Cerebra’s Winnipeg Ventilator is now being re-designed for use in the COVID-19 pandemic, in alliance with companies across Canada. The design work is being led by Starfish Medical, a Victoria company that specializes in the design of medical equipment.
The Winnipeg Ventilator was designed and built 40 years ago by Dr. Magdy Younes (pictured), who was one of the founders of Cerebra.
Dr. Younes is a world-renowned respiratory specialist and innovator. He is a Distinguished Professor Emeritus at the University of Manitoba in Winnipeg as well as a Senior Scholar in its Faculty of Medicine. He established the sleep laboratory at the Health Sciences Centre in Winnipeg in 1991 and was its director until he retired from active practice.
Robbie MacLeod, NGen’s director of strategic partnerships and programs, told the Winnipeg Free Press, “The objective of this project is the rapid definition and open source delivery … for a Health Canada-approved, low cost, and easy-to-operate ventilator design. The Winnipeg Ventilator design is a leading contender for production launch in Canada.”

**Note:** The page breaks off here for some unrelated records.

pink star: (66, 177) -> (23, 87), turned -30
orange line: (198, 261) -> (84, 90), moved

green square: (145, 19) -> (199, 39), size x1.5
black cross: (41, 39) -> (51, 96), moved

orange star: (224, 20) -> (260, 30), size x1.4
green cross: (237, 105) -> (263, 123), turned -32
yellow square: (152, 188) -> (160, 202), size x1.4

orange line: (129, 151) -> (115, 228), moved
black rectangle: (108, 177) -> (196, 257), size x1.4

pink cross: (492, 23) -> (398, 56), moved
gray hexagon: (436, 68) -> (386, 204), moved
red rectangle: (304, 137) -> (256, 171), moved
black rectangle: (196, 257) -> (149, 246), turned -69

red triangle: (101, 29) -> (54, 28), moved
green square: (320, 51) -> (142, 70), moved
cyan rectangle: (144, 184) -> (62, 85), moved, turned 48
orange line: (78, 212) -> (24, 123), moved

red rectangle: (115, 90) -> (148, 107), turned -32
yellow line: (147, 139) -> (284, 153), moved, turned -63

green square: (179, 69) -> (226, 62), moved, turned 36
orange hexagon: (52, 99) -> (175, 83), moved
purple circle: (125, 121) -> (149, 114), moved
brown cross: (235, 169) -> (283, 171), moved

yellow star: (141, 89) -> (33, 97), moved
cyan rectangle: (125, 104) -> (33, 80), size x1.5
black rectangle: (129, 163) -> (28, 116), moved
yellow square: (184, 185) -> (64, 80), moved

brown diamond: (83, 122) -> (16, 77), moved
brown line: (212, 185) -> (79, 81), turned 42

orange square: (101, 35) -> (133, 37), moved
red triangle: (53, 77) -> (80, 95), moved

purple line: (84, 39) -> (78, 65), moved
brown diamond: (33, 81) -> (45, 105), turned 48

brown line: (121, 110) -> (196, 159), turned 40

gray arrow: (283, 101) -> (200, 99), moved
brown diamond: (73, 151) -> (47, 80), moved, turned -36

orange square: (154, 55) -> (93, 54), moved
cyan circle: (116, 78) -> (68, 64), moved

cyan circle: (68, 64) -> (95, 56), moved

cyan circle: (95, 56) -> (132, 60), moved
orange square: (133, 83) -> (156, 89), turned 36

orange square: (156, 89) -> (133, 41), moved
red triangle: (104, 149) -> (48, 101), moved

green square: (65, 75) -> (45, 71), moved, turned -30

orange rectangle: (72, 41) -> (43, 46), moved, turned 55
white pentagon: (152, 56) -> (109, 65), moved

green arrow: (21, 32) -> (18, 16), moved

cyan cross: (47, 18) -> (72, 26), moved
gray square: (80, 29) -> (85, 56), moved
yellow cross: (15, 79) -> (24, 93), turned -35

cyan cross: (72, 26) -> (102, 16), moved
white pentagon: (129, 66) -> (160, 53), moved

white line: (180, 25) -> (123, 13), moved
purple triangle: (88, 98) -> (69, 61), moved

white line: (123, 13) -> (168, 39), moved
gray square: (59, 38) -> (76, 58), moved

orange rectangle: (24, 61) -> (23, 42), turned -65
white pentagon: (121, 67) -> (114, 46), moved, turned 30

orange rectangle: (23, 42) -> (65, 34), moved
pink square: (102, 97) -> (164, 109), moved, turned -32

Although the design has been around for a long time – the technology was licensed and used for many years in thousands of commercially manufactured ventilators by Puritan Bennett – it is being redesigned in a stripped-down, simplified form but with all the functionality of an intensive-care-unit ventilator.
One of the crucial features of the design is that it can be made using off-the-shelf components, something that Younes said was accomplished with the help of his original engineer partner.
Dr. Younes is recognized around the world as a leading expert in the field. Over the years, royalties from Puritan Bennett, which was acquired by Medtronic, generated millions of dollars in revenue for the University of Manitoba (and for Younes).
Its patent recently expired and although anyone could legally reverse-engineer the technology, the expertise of Younes and Cerebra will be crucial to redesign the device for the requirements of the pandemic environment.
Among other things, it does not rely on compressed air to operate, making the design easier to use in remote locations and field hospitals.